Segment Open

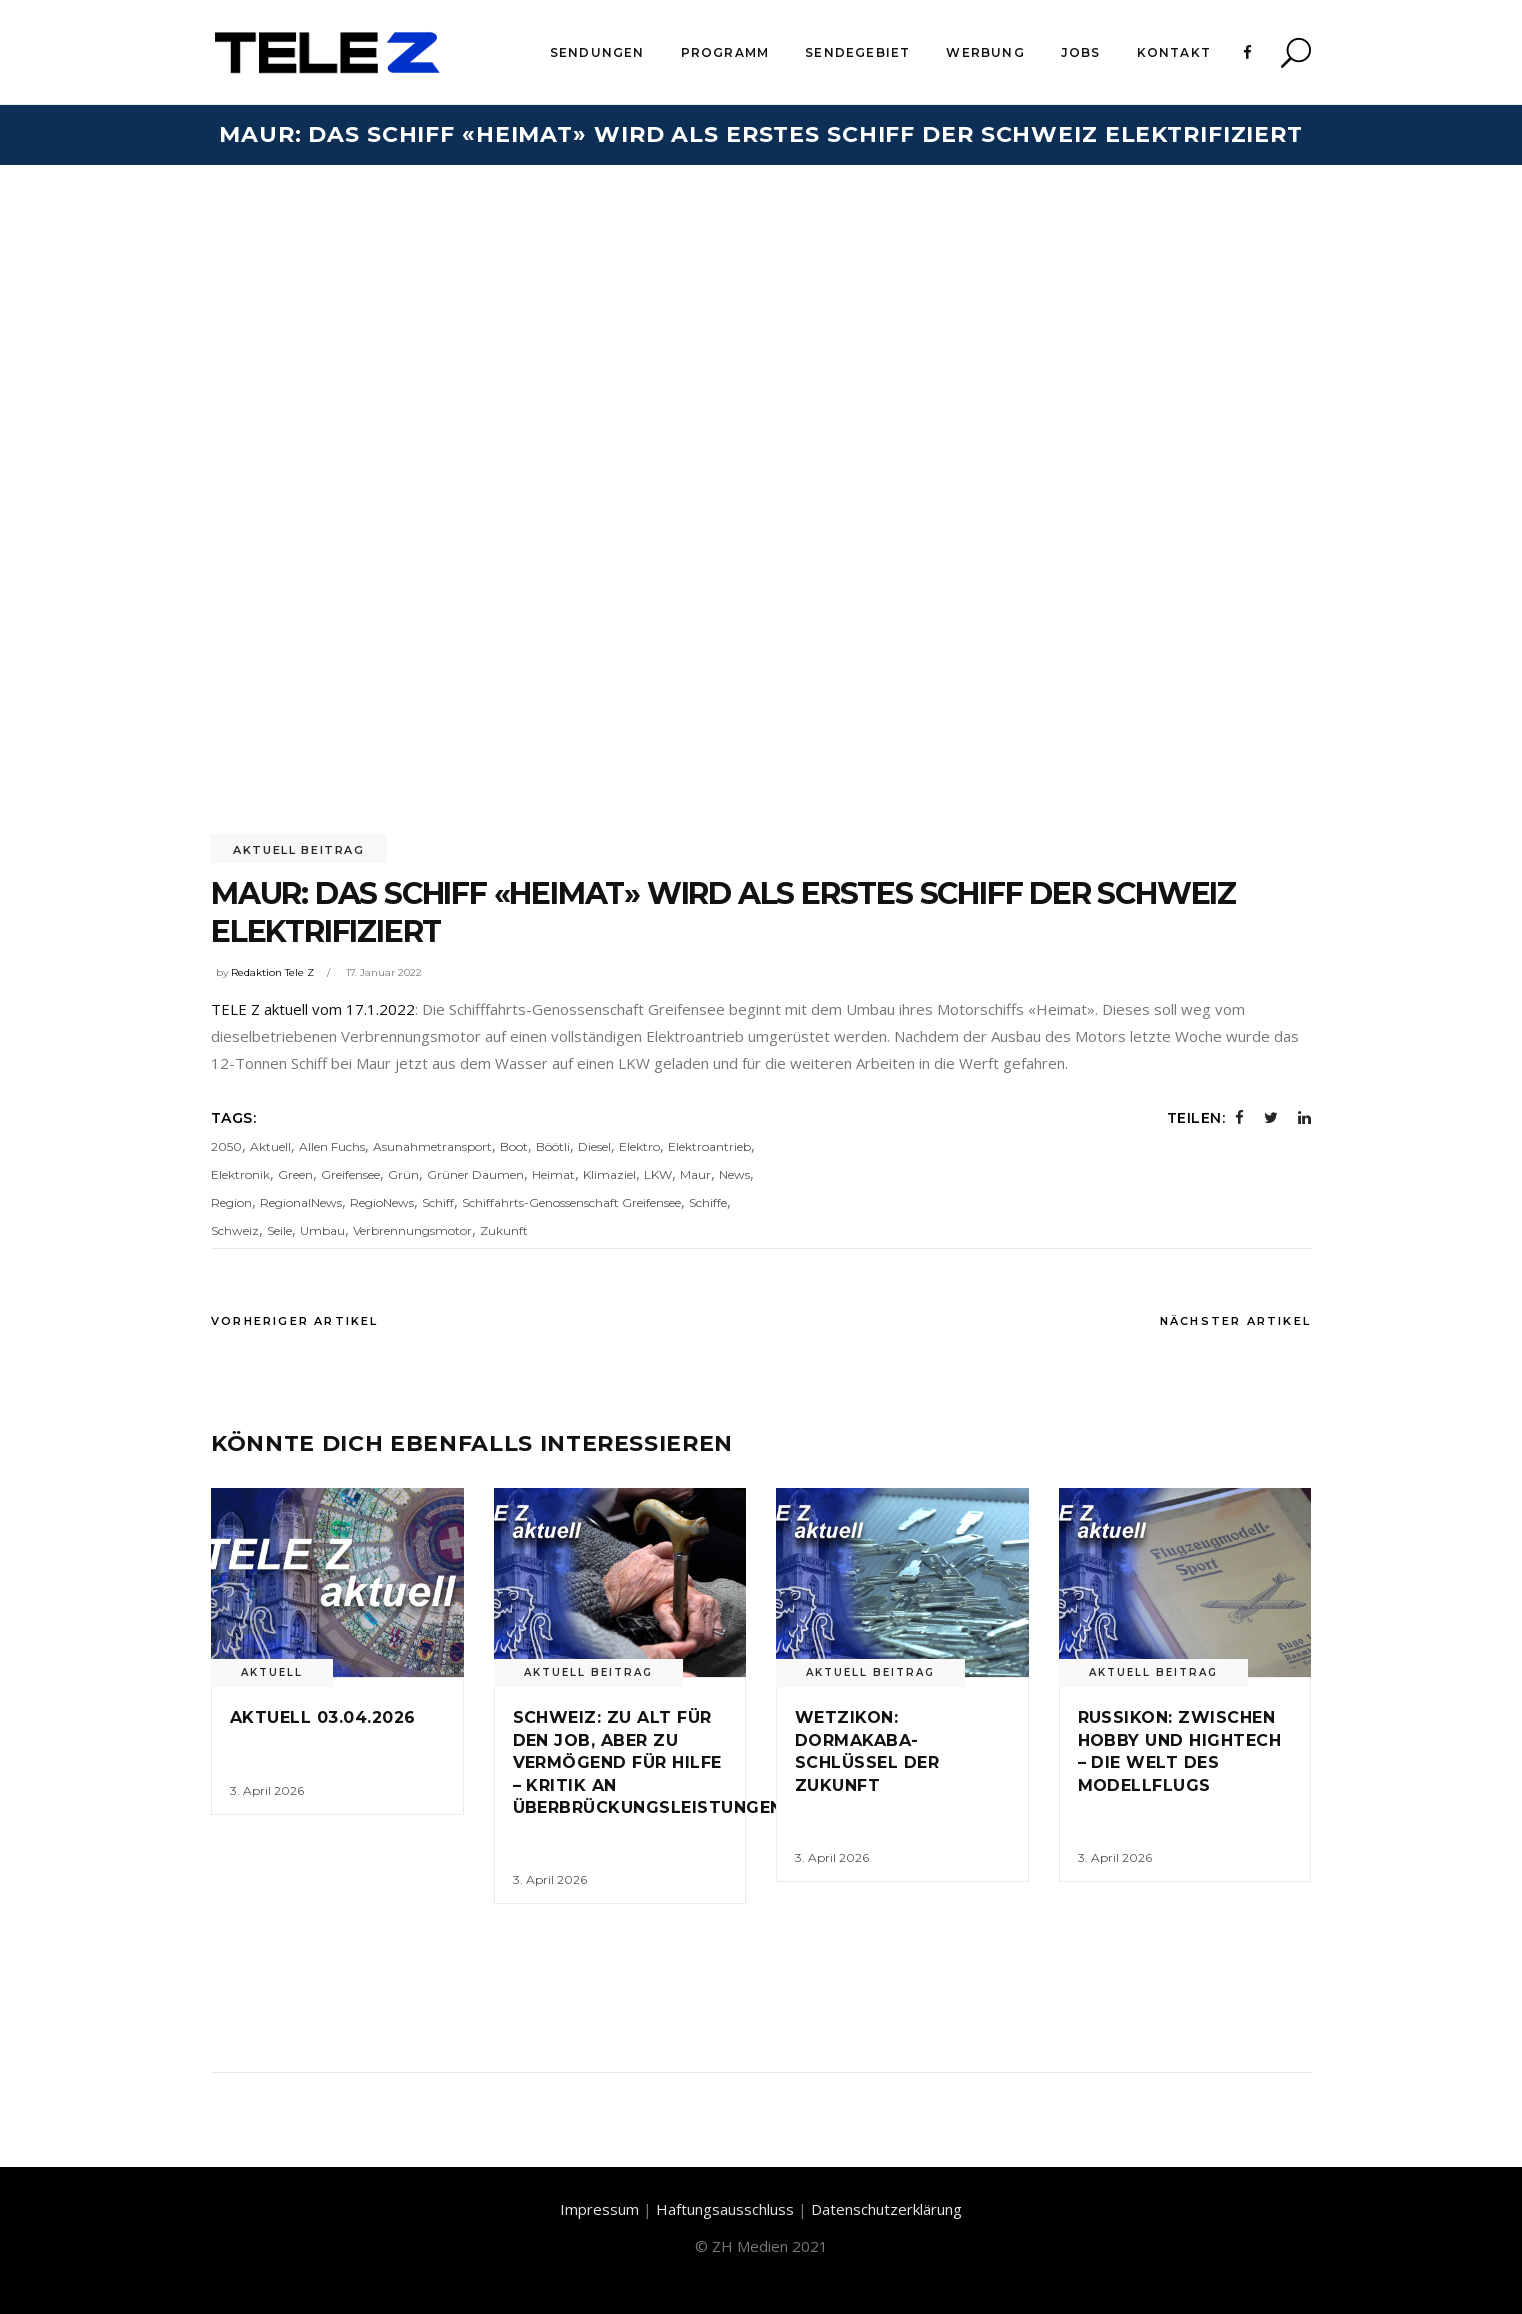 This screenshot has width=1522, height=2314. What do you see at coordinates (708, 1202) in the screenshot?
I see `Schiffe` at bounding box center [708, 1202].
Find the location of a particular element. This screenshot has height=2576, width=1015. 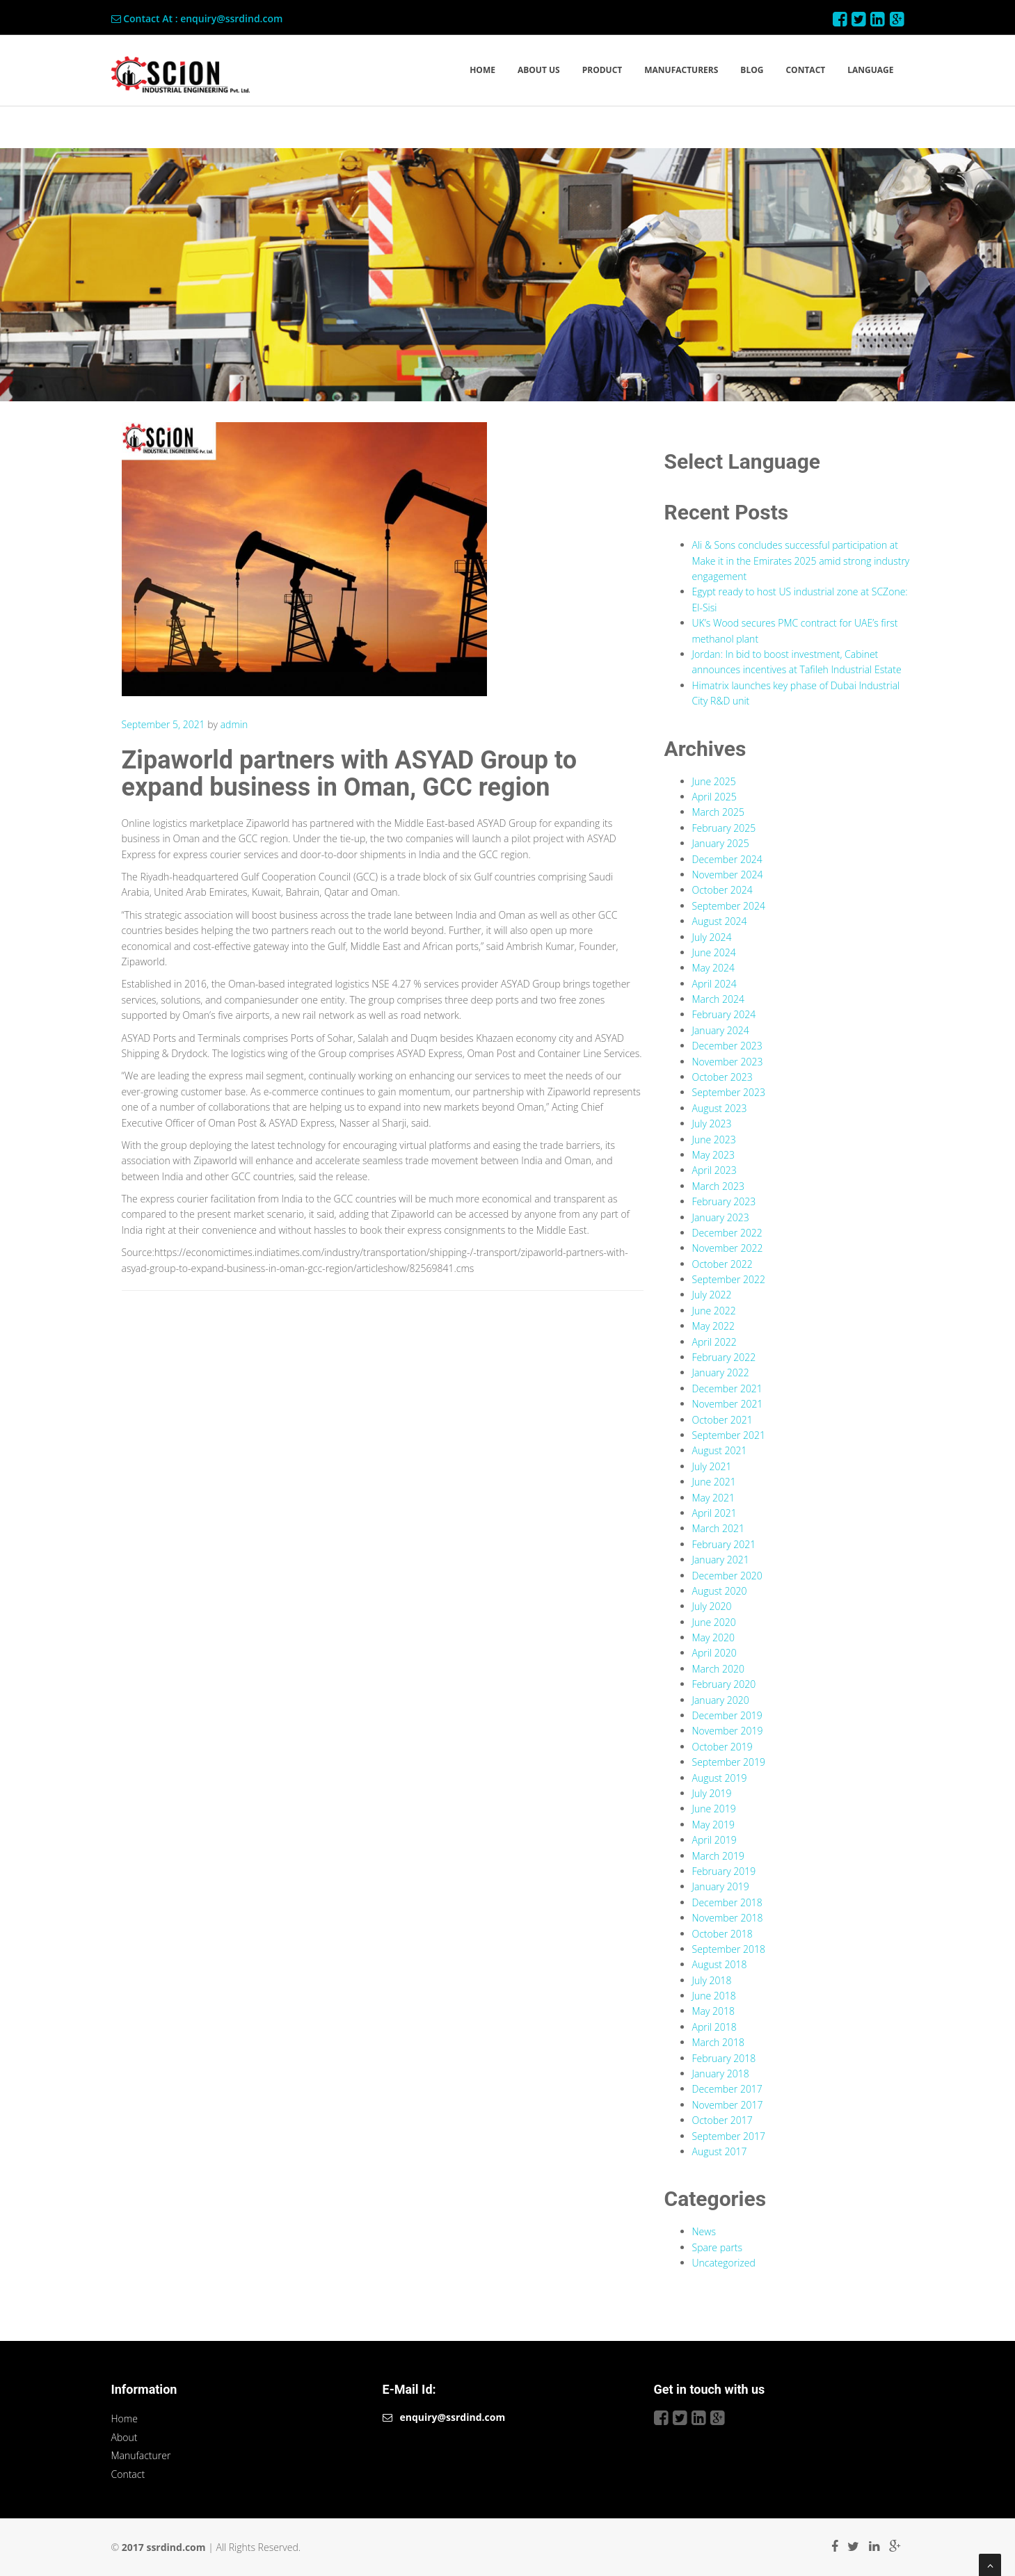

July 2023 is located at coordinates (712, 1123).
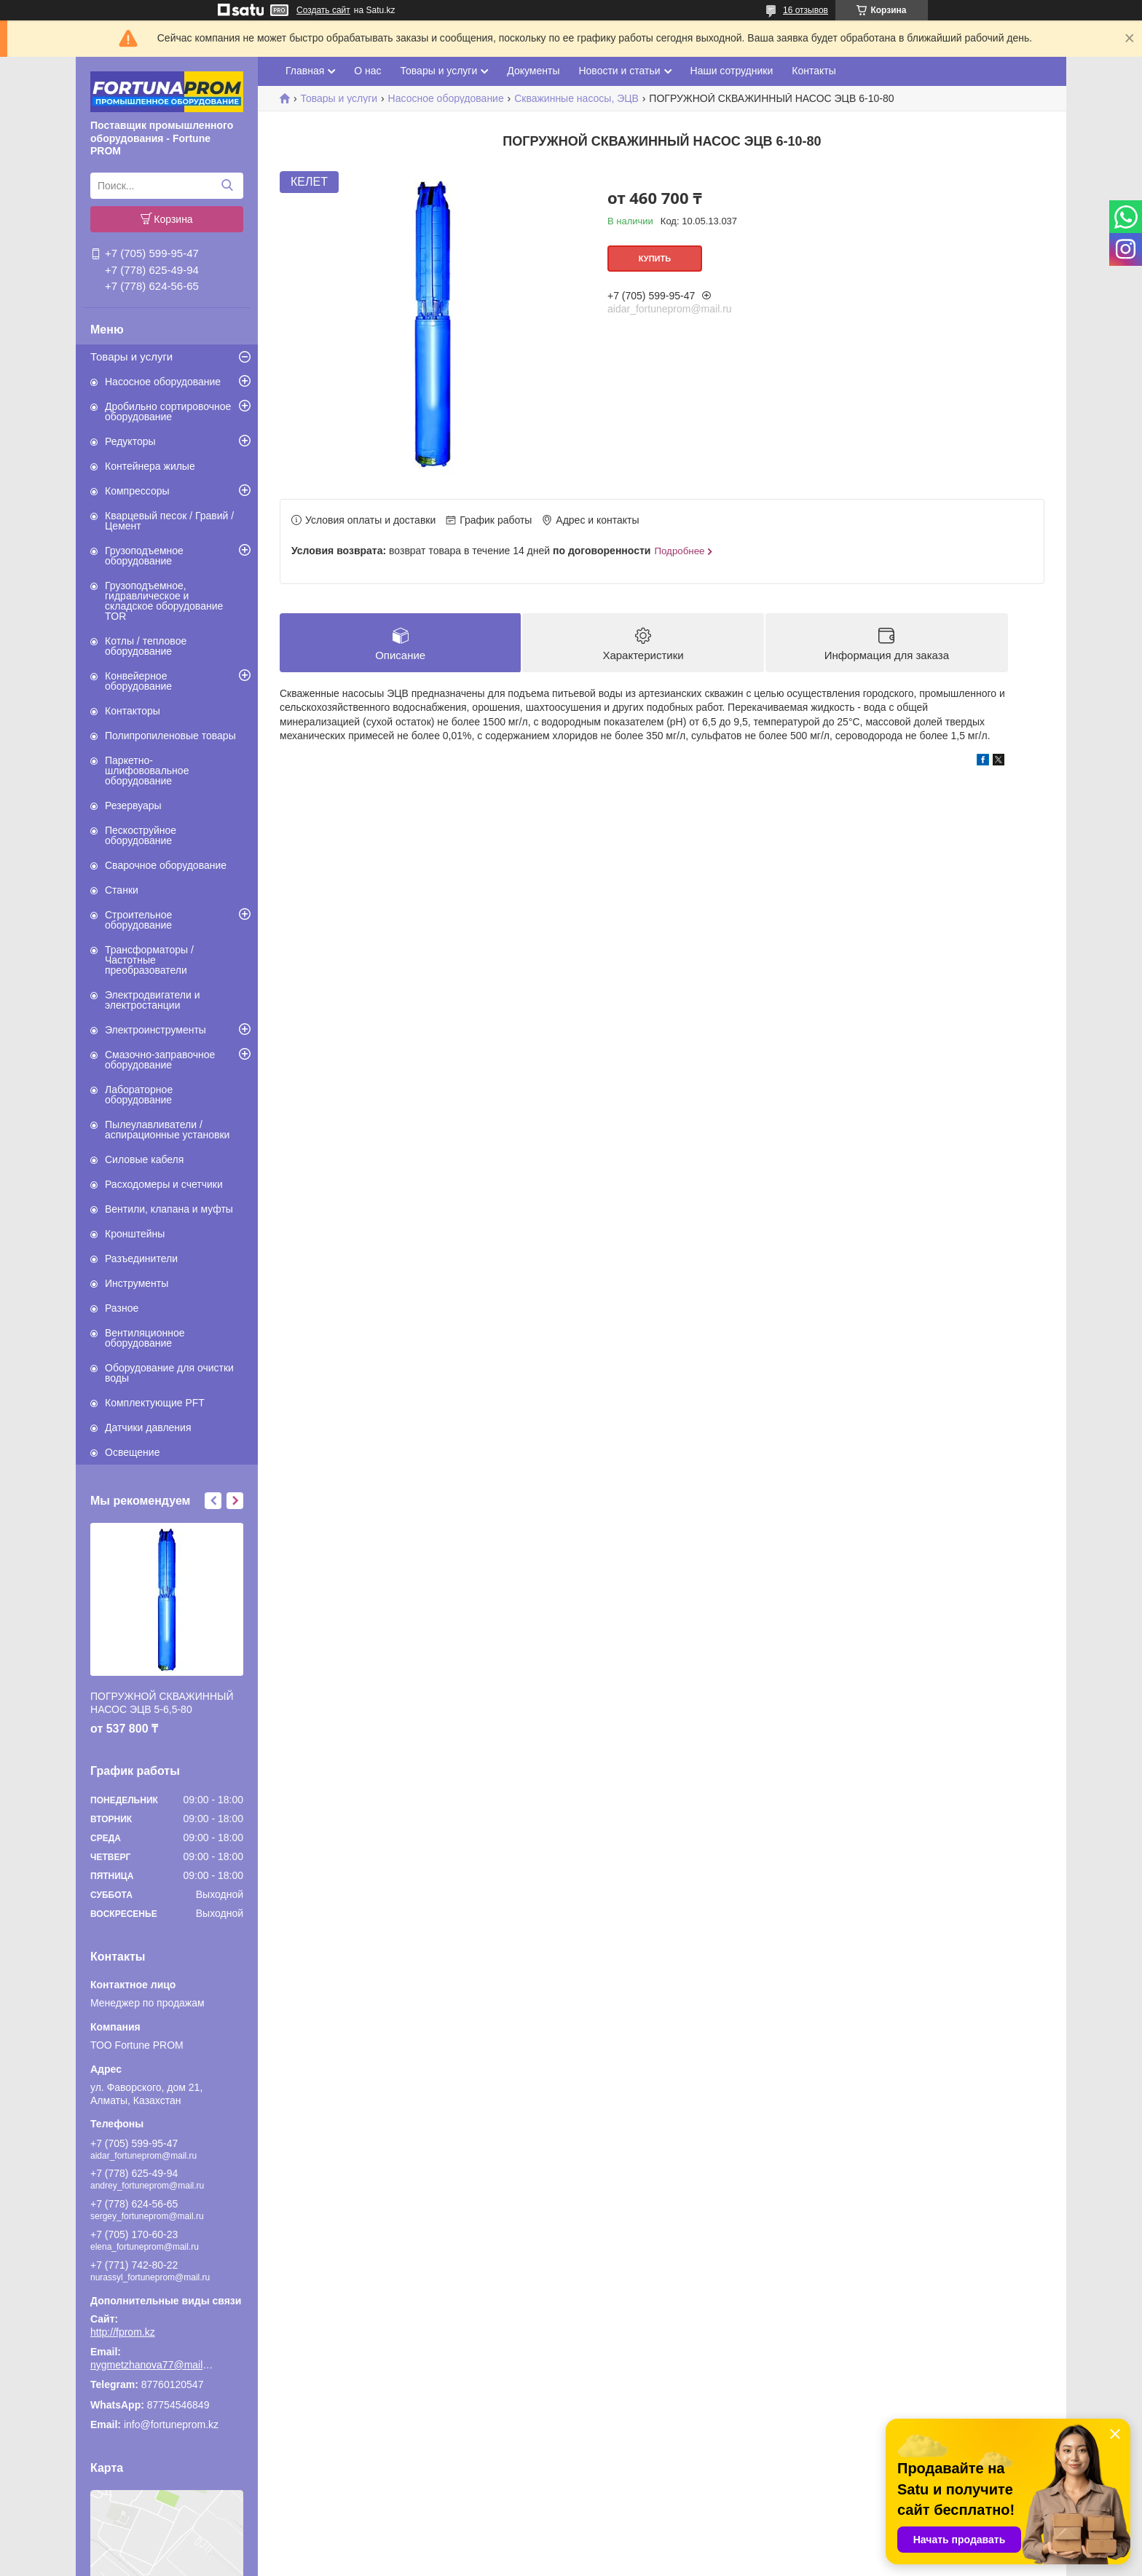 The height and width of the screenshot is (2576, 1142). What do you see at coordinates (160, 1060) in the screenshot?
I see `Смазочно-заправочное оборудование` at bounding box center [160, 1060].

Segment Closed

WORK ITEM :: Find the line that contains "Find the location", then write out that line and every line after it through the end of the records, exactly. Leave the pictures out.

ANSWER SPACE ::
Find the location of a particular element. This screenshot has height=2576, width=1015. 

July 2023 is located at coordinates (712, 1123).
 The height and width of the screenshot is (2576, 1142). What do you see at coordinates (160, 1060) in the screenshot?
I see `Смазочно-заправочное оборудование` at bounding box center [160, 1060].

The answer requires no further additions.